The algorithm does the following when an input value arrives and triggers the computation:

  • Lookup the applicable screening and limit set according to the input’s datatype and site designation. The screening start date/time and the limit set’s season assignment are also taking into account.

    • Note: in OpenDCS 6.8, LOADING_APPLICATION_ID in the screening must also match the ID assigned to the computation. This was added to allow you to have multiple different screenings for each TSID, as long as they’re assigned to different loading applications.

  • Perform the value, rate-of-change, and stuck-sensor checks. This results in a set of bit flags.

    • If (setInputFlags == true), then the flags are set on the input value

    • If an output is defined, set the flags on the output value

  • If a new alarm condition is detected, create or update an entry in the ALARM_CURRENT table.

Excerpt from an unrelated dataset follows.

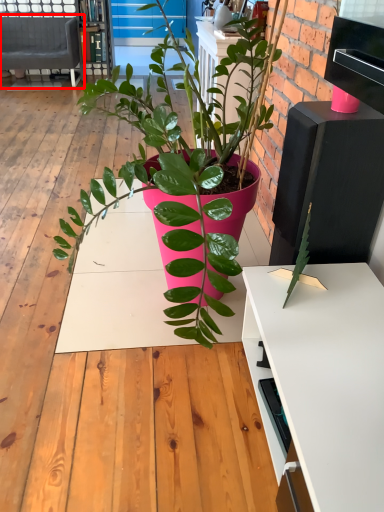 Question: From the image's perspective, where is studio couch (annotated by the red box) located in relation to bookshelf in the image?

Choices:
 (A) above
 (B) below

Answer: (B) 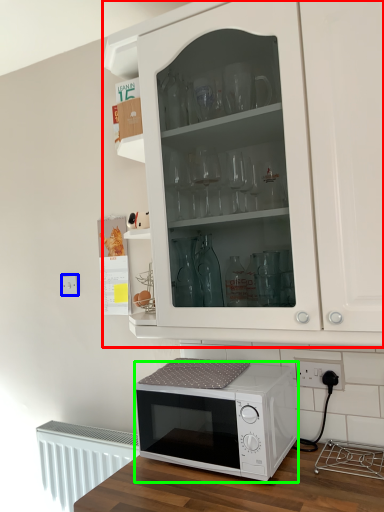 Question: Which object is positioned closest to cabinetry (highlighted by a red box)? Select from electric outlet (highlighted by a blue box) and microwave oven (highlighted by a green box).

    • Do not rewrite existing identical records. E.g. if a Value-Warning-High alarm was already in effect and this value is also Value-Warning-High, no change is made to the ALARM_CURRENT record.

  • If a previous alarm condition is now resolved (e.g. a stuck sensor becomes un-stuck), move the alarm record to ALARM_HISTORY.

  • When ALARM_CURRENT records are created, updated, or moved to the history table, if an email group is assigned to the screening, send email to the recipients in the group.

The Alarm Computation assigns specific time series to be screened. The example below is rather contrived. It shows a computation that does a screening on datatype 65 (instantaneous stream stage) at a site TESTSITE1, and writes the output to TESTSITE2.

Computation definition

Missing Data Checks

Missing Data Checks are specified by:

  • The period over which the check is done. You specify this with a string like “72 hours” or “1 day”.

  • The time series interval: this tells the algorithm the interval of the time series to check. It also implicitly tells the system how often to expect a value.

  • Maximum number of Missing Values to tolerate before generating an alarm. If you set to 0, then any missing data generates an alarm. If you set to 4, then an alarm is generated on 5 or more missing values in the period.

Missing Checks are done by the computation process at the specified time series interval. Each time, it scans backward over the specified period and determines the number of missing values. If this is greater than the specified threshold, a missing data alarm is asserted.

Configure Computation Process for Email Notifications

The following properties control the connection to the mail SMTP server. These properties are set in the Loading Application Record. In the Computations Editor, click the Processes Tab. Open the process that will run the alarm computations. You may apply the following properties.

Assigning these to the application means that all alarm computations assigned to the same application will use the same mail server settings.

If you want email notifications to come from the computation editor when running an alarm computation, be sure to also set these properties in the “compedit” process record.

Property Name

Default

Description

mail.smtp.host

nodefault

This is required in order to send alarm email. The host name or IP address of the mail server.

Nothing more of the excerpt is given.